### Your objective
In the data below, find the line that contains "Почему мне недоступны некоторые форумы?" and the line that contains "Почему мое сообщение". Copy both, plus every line between them, exactly.

----

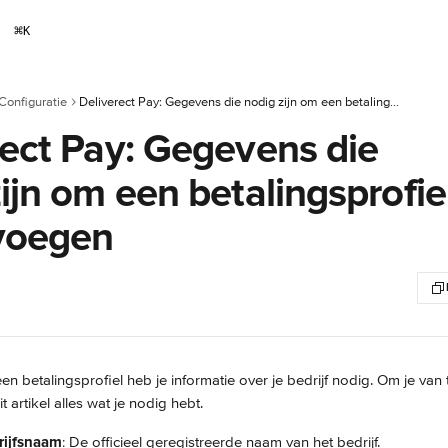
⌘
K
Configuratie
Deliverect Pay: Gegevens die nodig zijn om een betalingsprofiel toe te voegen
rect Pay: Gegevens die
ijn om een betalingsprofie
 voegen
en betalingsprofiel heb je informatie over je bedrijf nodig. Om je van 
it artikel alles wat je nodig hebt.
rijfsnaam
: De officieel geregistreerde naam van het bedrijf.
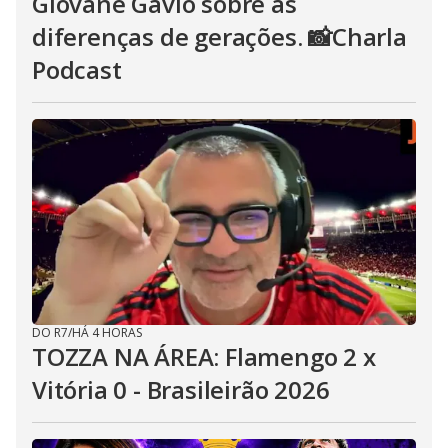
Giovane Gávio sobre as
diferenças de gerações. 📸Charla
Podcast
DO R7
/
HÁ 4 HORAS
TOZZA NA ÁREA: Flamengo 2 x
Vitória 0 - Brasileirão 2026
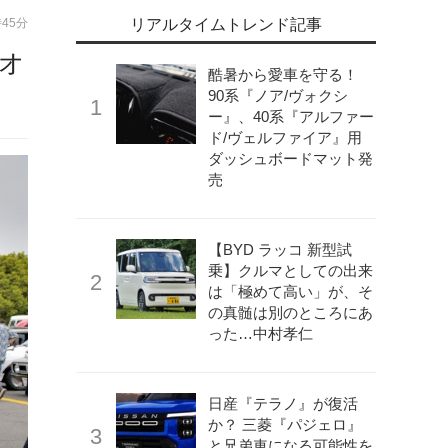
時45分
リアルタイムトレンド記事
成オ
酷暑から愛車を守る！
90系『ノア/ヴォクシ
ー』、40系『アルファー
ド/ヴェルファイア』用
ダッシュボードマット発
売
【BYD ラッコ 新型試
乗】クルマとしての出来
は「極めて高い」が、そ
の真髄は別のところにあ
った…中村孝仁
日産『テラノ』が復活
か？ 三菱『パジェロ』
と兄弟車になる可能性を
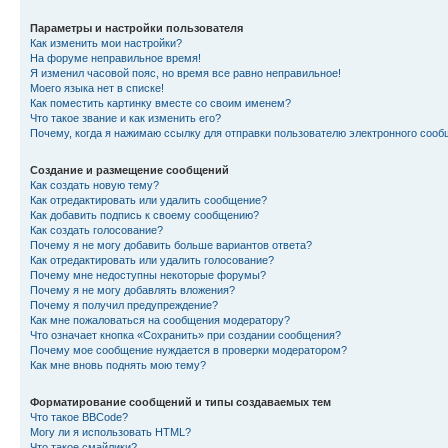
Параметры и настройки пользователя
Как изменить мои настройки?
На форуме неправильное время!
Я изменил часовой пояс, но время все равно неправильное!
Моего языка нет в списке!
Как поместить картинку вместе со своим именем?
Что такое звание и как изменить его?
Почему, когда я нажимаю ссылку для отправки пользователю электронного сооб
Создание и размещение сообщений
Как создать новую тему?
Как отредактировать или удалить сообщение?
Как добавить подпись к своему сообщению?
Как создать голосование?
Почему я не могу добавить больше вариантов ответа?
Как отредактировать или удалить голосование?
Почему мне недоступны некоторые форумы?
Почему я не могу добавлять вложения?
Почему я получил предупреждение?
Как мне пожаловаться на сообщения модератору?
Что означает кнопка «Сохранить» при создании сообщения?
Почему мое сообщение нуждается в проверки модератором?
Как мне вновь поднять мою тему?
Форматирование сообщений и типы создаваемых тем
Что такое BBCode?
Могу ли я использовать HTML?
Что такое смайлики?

----

### Finished task
Почему мне недоступны некоторые форумы?
Почему я не могу добавлять вложения?
Почему я получил предупреждение?
Как мне пожаловаться на сообщения модератору?
Что означает кнопка «Сохранить» при создании сообщения?
Почему мое сообщение нуждается в проверки модератором?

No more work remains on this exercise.